● ABOUT THIS TASK
Your job here is to restate every record exactly, pictures excluded.
▬▬▬▬▬▬
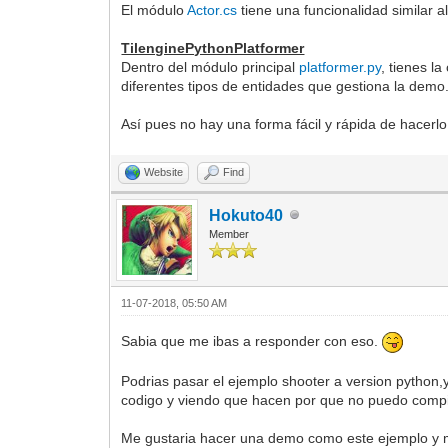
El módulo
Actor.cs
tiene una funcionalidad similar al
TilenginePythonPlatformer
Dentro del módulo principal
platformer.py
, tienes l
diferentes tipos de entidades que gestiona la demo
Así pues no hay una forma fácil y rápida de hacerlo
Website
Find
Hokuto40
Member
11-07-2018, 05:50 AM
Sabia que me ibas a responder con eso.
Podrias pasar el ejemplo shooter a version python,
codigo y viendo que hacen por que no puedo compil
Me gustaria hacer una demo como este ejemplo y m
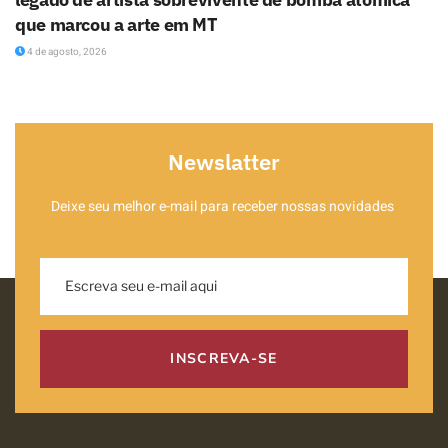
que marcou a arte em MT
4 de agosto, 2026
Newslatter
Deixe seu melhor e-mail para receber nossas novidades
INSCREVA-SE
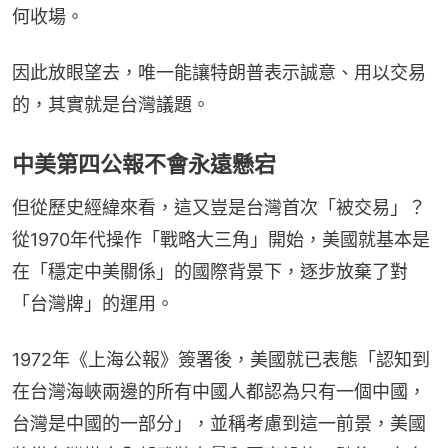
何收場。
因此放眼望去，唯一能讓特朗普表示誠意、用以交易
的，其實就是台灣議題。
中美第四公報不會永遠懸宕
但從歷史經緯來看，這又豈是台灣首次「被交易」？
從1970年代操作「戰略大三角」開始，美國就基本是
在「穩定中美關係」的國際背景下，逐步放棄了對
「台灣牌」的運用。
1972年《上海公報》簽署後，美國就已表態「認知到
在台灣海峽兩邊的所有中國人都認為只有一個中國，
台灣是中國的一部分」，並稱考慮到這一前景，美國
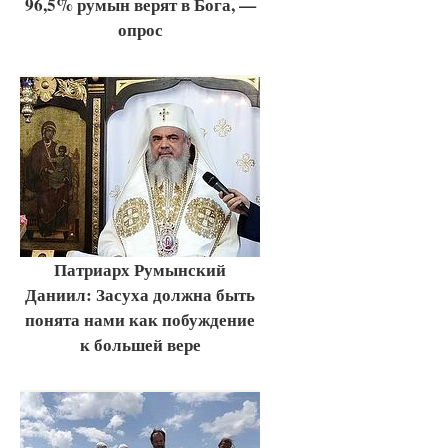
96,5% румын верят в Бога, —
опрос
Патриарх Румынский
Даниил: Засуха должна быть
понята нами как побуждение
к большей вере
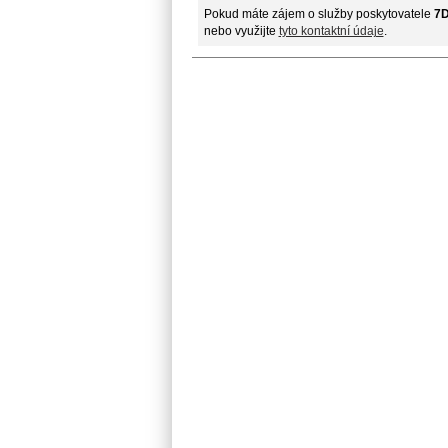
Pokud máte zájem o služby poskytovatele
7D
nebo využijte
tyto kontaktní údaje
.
▬▬▬▬▬▬
● SOLUTION BELOW
El módulo
Actor.cs
tiene una funcionalidad similar al
TilenginePythonPlatformer
Dentro del módulo principal
platformer.py
, tienes l
diferentes tipos de entidades que gestiona la demo
Así pues no hay una forma fácil y rápida de hacerlo
Website
Find
Hokuto40
Member
11-07-2018, 05:50 AM
Sabia que me ibas a responder con eso.
Podrias pasar el ejemplo shooter a version python,
codigo y viendo que hacen por que no puedo compil
Me gustaria hacer una demo como este ejemplo y m
que marcou a arte em MT
4 de agosto, 2026
Newslatter
Deixe seu melhor e-mail para receber nossas novidades
INSCREVA-SE
何收場。
因此放眼望去，唯一能讓特朗普表示誠意、用以交易
的，其實就是台灣議題。
中美第四公報不會永遠懸宕
但從歷史經緯來看，這又豈是台灣首次「被交易」？
從1970年代操作「戰略大三角」開始，美國就基本是
在「穩定中美關係」的國際背景下，逐步放棄了對
「台灣牌」的運用。
1972年《上海公報》簽署後，美國就已表態「認知到
在台灣海峽兩邊的所有中國人都認為只有一個中國，
台灣是中國的一部分」，並稱考慮到這一前景，美國
96,5% румын верят в Бога, —
опрос
Патриарх Румынский
Даниил: Засуха должна быть
понята нами как побуждение
к большей вере
Pokud máte zájem o služby poskytovatele
7D
nebo využijte
tyto kontaktní údaje
.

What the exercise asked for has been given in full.